Give You the World – (re-posted with relevance)

The post I wrote earlier titled Yearning for Change was out of anger and anguish over what happened this past weekend in Connecticut.  It was also out of frustration as a professional in the field of social work who knows that those most often affected by cuts in budget are children and families.  After writing it, I was gently reminded that true change really does start at home.  Fathers and Mothers need to love their children.  Grandparents should, if possible, wrap their love around their families and provide support.  Parents should be building their children up, instead of tearing them down.  Parents just need to be parents.

I decided to re-post a piece I wrote for my children back in June.  Children are always on my mind – not just my children, but children of the world.  No child should ever go to bed wondering if he or she matters to this world.  Earlier in the week, I prayed to the Lord and cried out, “What are we doing to Your children, Father?!?”  I realized, though, that He who holds the stars, also holds our children.

This piece I wrote about in the post linked below is not just for my children, but for yours as well.  After this week, my desire penned months ago seems to have even more relevance.  If you wish, click on the link and read it.  Blessings to you and yours!

GIVE YOU THE WORLD

Yearning for Change

I have to admit that I was anxious about taking my son to school today.  I just wanted to grab him and run back out of the building, or stay with him all day.  I prolonged our usual walk to the cafeteria where he goes before school starts.  I hugged him once, went back for a second and third hug, and then turned around and hugged him for the fourth time while whispering in his ear that I love him.
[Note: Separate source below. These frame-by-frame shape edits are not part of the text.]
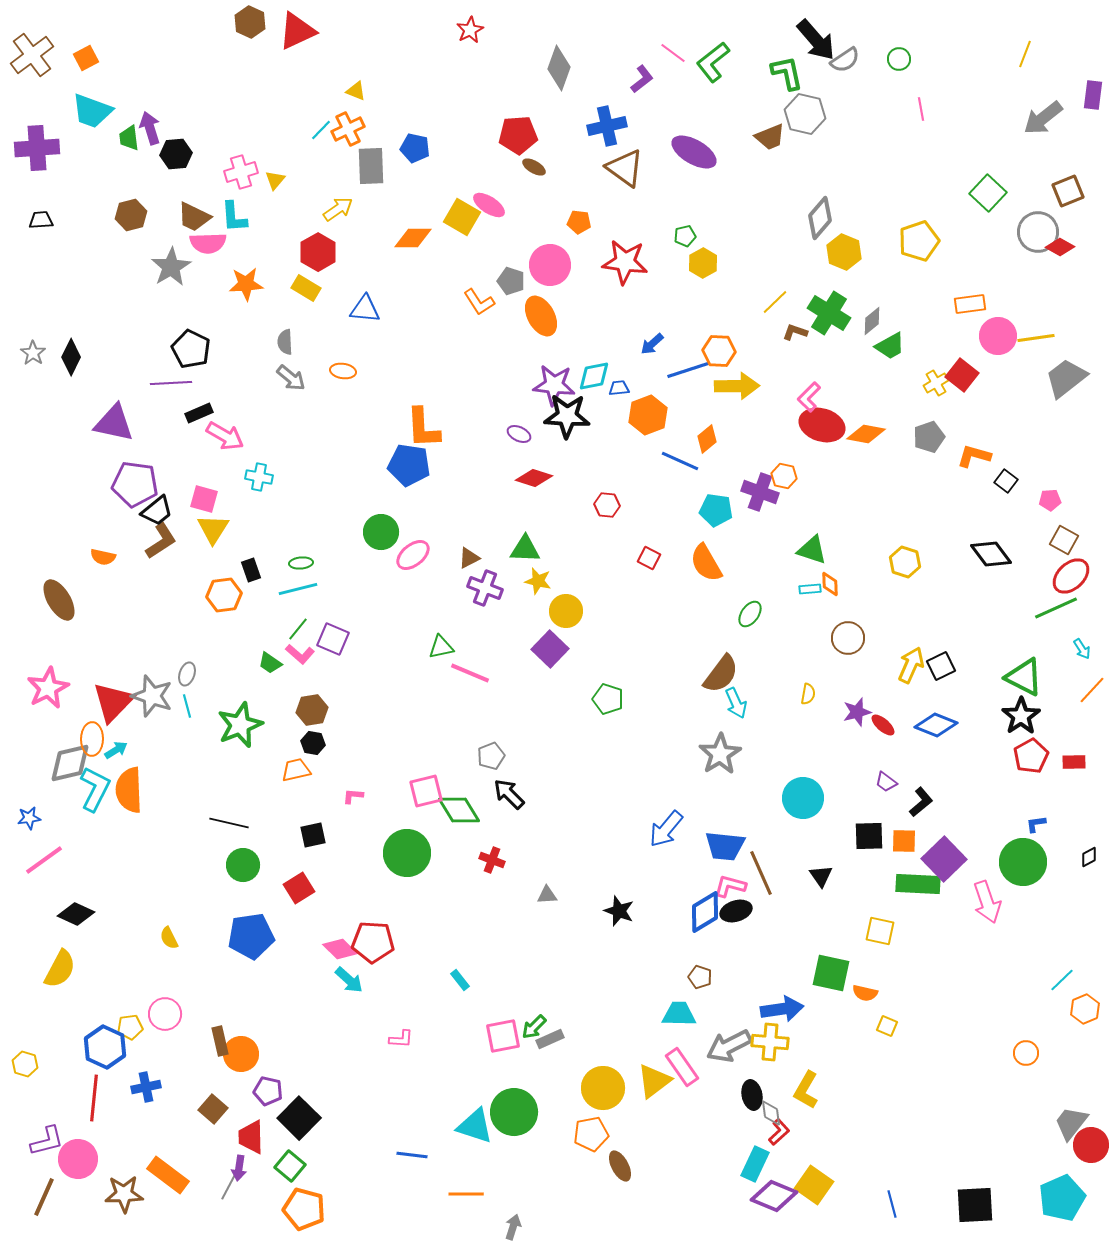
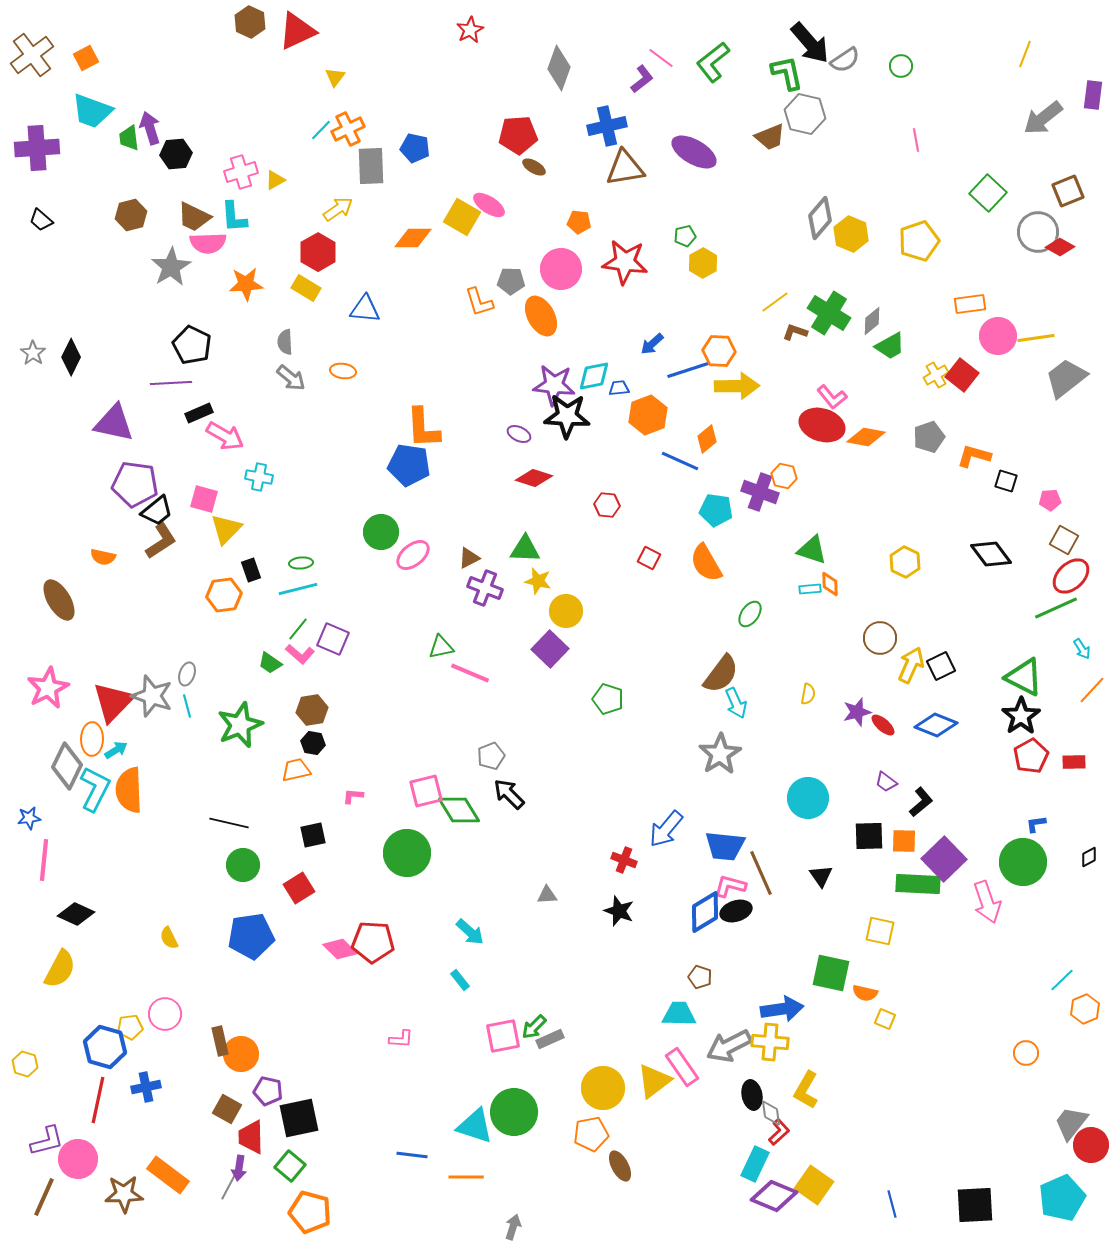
black arrow at (816, 40): moved 6 px left, 3 px down
pink line at (673, 53): moved 12 px left, 5 px down
green circle at (899, 59): moved 2 px right, 7 px down
yellow triangle at (356, 91): moved 21 px left, 14 px up; rotated 45 degrees clockwise
pink line at (921, 109): moved 5 px left, 31 px down
brown triangle at (625, 168): rotated 45 degrees counterclockwise
yellow triangle at (275, 180): rotated 20 degrees clockwise
black trapezoid at (41, 220): rotated 135 degrees counterclockwise
yellow hexagon at (844, 252): moved 7 px right, 18 px up
pink circle at (550, 265): moved 11 px right, 4 px down
gray pentagon at (511, 281): rotated 16 degrees counterclockwise
orange L-shape at (479, 302): rotated 16 degrees clockwise
yellow line at (775, 302): rotated 8 degrees clockwise
black pentagon at (191, 349): moved 1 px right, 4 px up
yellow cross at (936, 383): moved 8 px up
pink L-shape at (809, 397): moved 23 px right; rotated 84 degrees counterclockwise
orange diamond at (866, 434): moved 3 px down
black square at (1006, 481): rotated 20 degrees counterclockwise
yellow triangle at (213, 529): moved 13 px right; rotated 12 degrees clockwise
yellow hexagon at (905, 562): rotated 8 degrees clockwise
brown circle at (848, 638): moved 32 px right
gray diamond at (70, 763): moved 3 px left, 3 px down; rotated 51 degrees counterclockwise
cyan circle at (803, 798): moved 5 px right
pink line at (44, 860): rotated 48 degrees counterclockwise
red cross at (492, 860): moved 132 px right
cyan arrow at (349, 980): moved 121 px right, 48 px up
yellow square at (887, 1026): moved 2 px left, 7 px up
blue hexagon at (105, 1047): rotated 9 degrees counterclockwise
red line at (94, 1098): moved 4 px right, 2 px down; rotated 6 degrees clockwise
brown square at (213, 1109): moved 14 px right; rotated 12 degrees counterclockwise
black square at (299, 1118): rotated 33 degrees clockwise
orange line at (466, 1194): moved 17 px up
orange pentagon at (304, 1209): moved 6 px right, 3 px down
For the first time today, I gave second glances to people I have not seen before in the school.  I noticed how many doors there were, and wondered if they were locked.  I imagined where my little boy would hide if he needed to.  I wanted to ask about school security, evacuation plans, etc, but, I could tell the principal and teachers were all probably preoccupied with the same emotional anxiety that I was feeling.

I’m not the only one who felt this way today.  Most of the mom’s I spoke to were ready for the hour to come when school was let out.  I was anxious to pick him up, embrace him, and get him in my car.  I kept up a quick pace from my car to the door, and just couldn’t wait to lay my eyes on him.  After seeing him sitting there in line waiting for me to get him, my pace quickened, I called his name, and wrapped my arms around his shoulders while walking him out.  He sort of gave me that “uh..mom…?” look, but I didn’t care.  I wanted him out of the building, and back in the warm secure place that we call home.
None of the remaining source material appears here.